What to do:
Within the records, find every line that includes the word "usluge" and copy it.

Stored data:
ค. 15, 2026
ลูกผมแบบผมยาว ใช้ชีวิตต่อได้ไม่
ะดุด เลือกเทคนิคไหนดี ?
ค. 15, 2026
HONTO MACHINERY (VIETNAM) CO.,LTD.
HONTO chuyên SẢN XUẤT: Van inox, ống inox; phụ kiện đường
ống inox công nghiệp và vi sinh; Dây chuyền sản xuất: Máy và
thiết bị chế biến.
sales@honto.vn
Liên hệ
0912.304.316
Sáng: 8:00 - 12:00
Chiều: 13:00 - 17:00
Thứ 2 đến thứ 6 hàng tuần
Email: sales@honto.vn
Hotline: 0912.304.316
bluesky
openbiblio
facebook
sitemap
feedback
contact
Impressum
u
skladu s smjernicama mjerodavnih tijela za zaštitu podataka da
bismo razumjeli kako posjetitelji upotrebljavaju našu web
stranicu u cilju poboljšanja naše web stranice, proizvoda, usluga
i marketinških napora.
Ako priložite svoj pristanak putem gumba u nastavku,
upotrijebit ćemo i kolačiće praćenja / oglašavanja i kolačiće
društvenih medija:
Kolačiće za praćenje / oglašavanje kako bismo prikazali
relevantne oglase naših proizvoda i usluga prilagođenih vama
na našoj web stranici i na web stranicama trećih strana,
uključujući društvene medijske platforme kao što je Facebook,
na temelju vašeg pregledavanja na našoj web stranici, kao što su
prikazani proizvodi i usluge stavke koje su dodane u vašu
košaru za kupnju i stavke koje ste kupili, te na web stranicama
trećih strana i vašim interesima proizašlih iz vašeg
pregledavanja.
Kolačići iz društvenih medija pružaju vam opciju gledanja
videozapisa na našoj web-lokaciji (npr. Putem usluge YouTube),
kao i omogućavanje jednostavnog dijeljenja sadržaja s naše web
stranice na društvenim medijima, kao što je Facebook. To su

Response to the task:
prikazani proizvodi i usluge stavke koje su dodane u vašu
videozapisa na našoj web-lokaciji (npr. Putem usluge YouTube),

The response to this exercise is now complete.